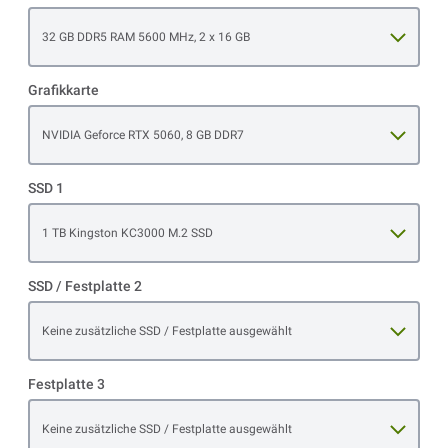
Open item options
32 GB DDR5 RAM 5600 MHz, 2 x 16 GB
Grafikkarte
Open item options
NVIDIA Geforce RTX 5060, 8 GB DDR7
SSD 1
Open item options
1 TB Kingston KC3000 M.2 SSD
SSD / Festplatte 2
Open item options
Keine zusätzliche SSD / Festplatte ausgewählt
Festplatte 3
Open item options
Keine zusätzliche SSD / Festplatte ausgewählt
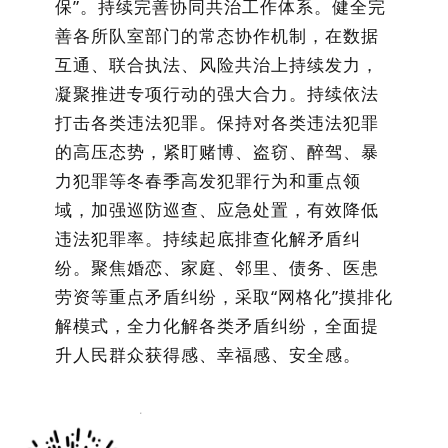
保”。
持续完善协同共治工作体系。
健全完
善
各所队室
部门的常态协作机制，在数据
互通、联合执法、风险共治上
持续发力，
凝聚推进专项行动的强大合力。
持续依法
打击各类违法犯罪。
保持对各类违法犯罪
的高压态势，
紧盯赌博、盗窃、醉驾、暴
力犯罪等冬春季高发犯罪行为和重点领
域，加强巡防巡查、应急处置，有效降低
违法犯罪率。
持续起底排查化解矛盾纠
纷。
聚焦婚恋、家庭、邻里、债务、医患
劳资等重点矛盾纠纷，采取
“网格化”摸排化
解模式，全力化解各类矛盾纠纷，全面提
升人民群众获得感、幸福感、安全感。
x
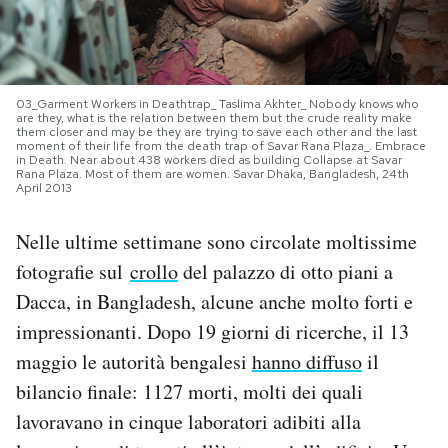
PODCAST
03_Garment Workers in Deathtrap_ Taslima Akhter_ Nobody knows who
NEWSLETTER
are they, what is the relation between them but the crude reality make
them closer and may be they are trying to save each other and the last
moment of their life from the death trap of Savar Rana Plaza_. Embrace
in Death. Near about 438 workers died as building Collapse at Savar
I MIEI PREFERITI
Rana Plaza. Most of them are women. Savar Dhaka, Bangladesh, 24th
April 2013
Nelle ultime settimane sono circolate moltissime
SHOP
fotografie sul
crollo
del palazzo di otto piani a
Dacca, in Bangladesh, alcune anche molto forti e
CALENDARIO
impressionanti. Dopo 19 giorni di ricerche, il 13
maggio le autorità bengalesi
hanno diffuso
il
AREA PERSONALE
bilancio finale: 1127 morti, molti dei quali
Area Personale
lavoravano in cinque laboratori adibiti alla
Newsletter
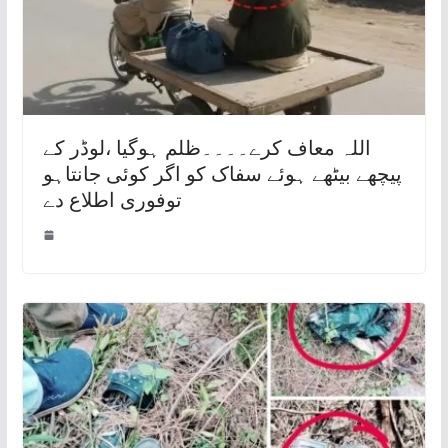
اللہ معاف کرے۔۔۔۔ظلم ہوگیا ،لوڈر کے
پیچھے بیٹھے ہوئے سفاک کو اگر کوئی جانتاہو
توفوری اطلاع دے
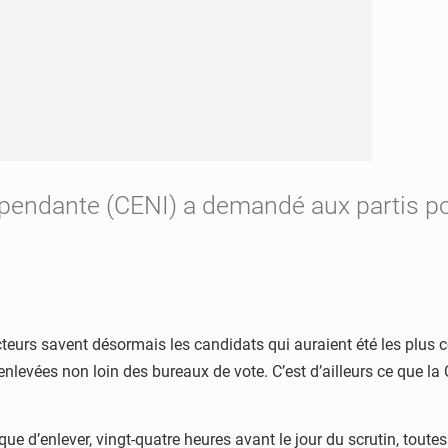
endante (CENI) a demandé aux partis poli
teurs savent désormais les candidats qui auraient été les plus
nlevées non loin des bureaux de vote. C’est d’ailleurs ce que l
 d’enlever, vingt-quatre heures avant le jour du scrutin, toutes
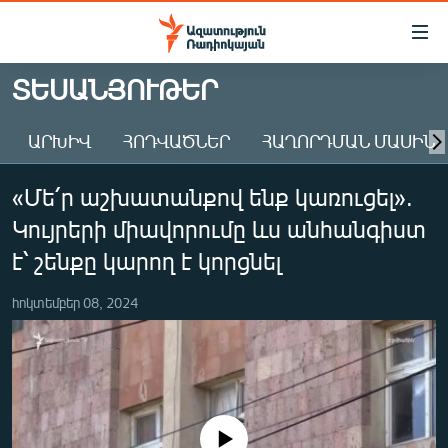
Մատչելիության
հղումներ
Անցնել
ՏԵՍԱՆՅՈՒԹԵՐ
հիմնական
ԱԶԱՏՈՒԹՅՈՒՆ TV
բովանդակությանը
ԱՐԽԻՎ
ՀՈԴՎԱԾՆԵՐ
ՀԱՂՈՐԴՄԱՆ ՄԱՍԻՆ
ՀԱՅԱՍՏԱՆ
Անցնել
հիմնական
ՔԱՂԱՔԱԿԱՆ
«Մե՛ր աշխատանքով ենք կառուցել».
մենյուին
ԸՆՏՐՈՒԹՅՈՒՆՆԵՐ 2026
Որոնում
Կույրերի միավորումը ևս անհանգիստ
ԻՐԱՎՈՒՆՔ
է՝ շենքը կարող է կորցնել
ՀԱՍԱՐԱԿՈՒԹՅՈՒՆ
հոկտեմբեր 08, 2024
ՏՆՏԵՍՈՒԹՅՈՒՆ
ՂԱՐԱԲԱՂ
ՊԱՏԵՐԱԶՄԻ 6 ՇԱԲԱԹՆԵՐԸ
ՏԱՐԱԾԱՇՐՋԱՆ
No media source currently available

******

**PROBLEM STATEMENT**
The lines in the records above that include the word "Rana" must be copied out.

**TASK RESPONSE**
moment of their life from the death trap of Savar Rana Plaza_. Embrace
Rana Plaza. Most of them are women. Savar Dhaka, Bangladesh, 24th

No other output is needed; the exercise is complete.